L’ambientazione è atemporale, c’è un giardino-labirinto “a campo aperto”, fatto di elementi che lasciano spazio all’immaginazione e si aprono sul finale su una scena ampia e luminosa, con motivi naturalistici sullo sfondo. Si parla di una festa in cui due giovani, un Uomo e una Donna, si corteggiano e si amano, trasformandosi in personaggi settecenteschi, affiancati da alcuni protagonisti della trilogia dapontiana (Figaro e Susanna, il Conte e Rosina, Don Giovanni e Leporello) e dalla Regina della Notte. Gli innamorati sognano, poi si svegliano e si ritrovano abbracciati, dopo la festa.

Forte la presenza di topoi settecenteschi, su tutti quello del merveilleux, che viene qui riproposto con spunti scenografici, coreografici e caratteriali di forte efficacia narrativa: il labirinto,  una specie di purgatorio dei libertini personaggi mozartiani che entrano ed escono dalle porte per raccontare le loro storie, le altalene dove danzano le protagoniste in uno stato onirico di “sottrazione di peso”, le foglie dorate che cadono dal cielo.

I coloratissimi costumi di Erika Carretta, che qui firma anche le scenografie, arricchiscono questo pout-pourri coreografico così movimentato ed essenziale, esprimendo appieno il carattere brillante, poetico e comunicativo dei quartetti e quintetti di Mozart per archi, flauto, oboe e clarinetto.

Il contributo strumentale del Quartetto della Scala e Solisti dell’Orchestra -  nelle persone di Francesco Manara, Daniele Pascoletti, Simonide Braconi, Massimo Polidori, Andrea Manco, Fabien Thouand, Fabrizio Meloni - si distingue per una concertazione, in buca d’alzata, stilisticamente ineccepibile e ricca di brio e carattere.

Lo spettacolo funziona. Perché rievoca senza fronzoli quel clima di sobria giocosità, semplicità e fantasia tipiche del ‘700, non filtrate dallo sguardo contemporaneo: dalla platea, si ha, infatti, la percepzione di assistere a quello che probabilmente gli uomini e le donne del ‘700 effettivamente vivevano e non a quell'idea di 700 impomatato che tanto teatro ancor oggi ripropone. E poi funziona grazie al maiuscolo contributo della giovane compagnia di ballo del Teatro alla Scala, capitanata dal fascino etereo di Roberto Bolle, che porta in dote la sua impeccabile tecnica e la pone a servizio di un personaggio in bilico tra sentimento e sorriso, malinconia e gioco, divertimento e amore.

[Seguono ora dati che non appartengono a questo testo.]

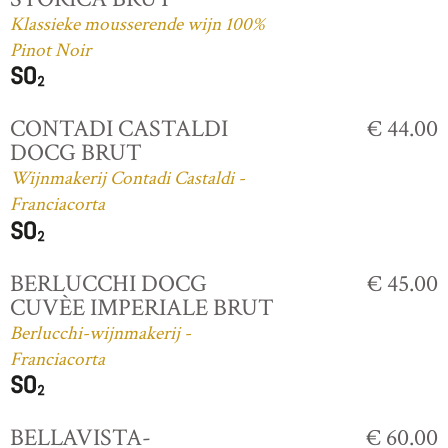
Klassieke mousserende wijn 100%
Pinot Noir
CONTADI CASTALDI
€ 44.00
DOCG BRUT
Wijnmakerij Contadi Castaldi -
Franciacorta
BERLUCCHI DOCG
€ 45.00
CUVÈE IMPERIALE BRUT
Berlucchi-wijnmakerij -
Franciacorta
BELLAVISTA-
€ 60.00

Tra gli altri, affiancavano Roberto Bolle nella rappresentazione di domenica 17 aprile Virna Toppi nel ruolo della protagonista feminile e il sempre regale Claudio Coviello nei panni di Don Giovanni.

La coreografia di Volpini, danzatore di formazione scaligera e ora coreografo a tempo pieno, alterna stili differenti, frutto della sua eterogenea esperienza professionale, con un prodotto che potremmo definire dire “classico”, perché il termine “neoclassico” gli piace poco. Ma poco importa mettere un’ettichetta, perché quando si vedono spettacoli come questo, si è soddisfatti di uscir da teatro depurati e ‘contaminati’ dalla bellezza.

La cartina al tornasole degli applausi non lascia dubbio alcuno sulla riuscita dello spettacolo, con lunghi e ripetuti battimani, anche a scena aperta, e vere e proprie ovazioni per Roberto Bolle.